**Work order**. The whole listing is to be restated word for word with no images.

**Dataset extract**.
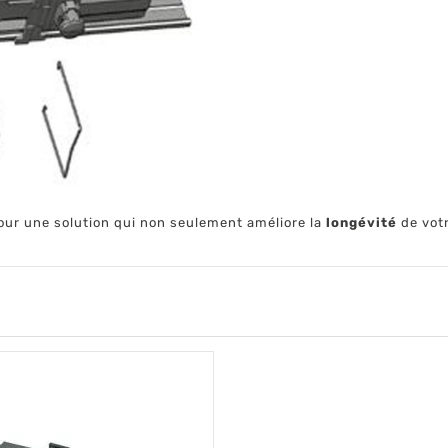
pour une solution qui non seulement améliore la
longévité
de votr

**Task output**.
pour une solution qui non seulement améliore la
longévité
de votr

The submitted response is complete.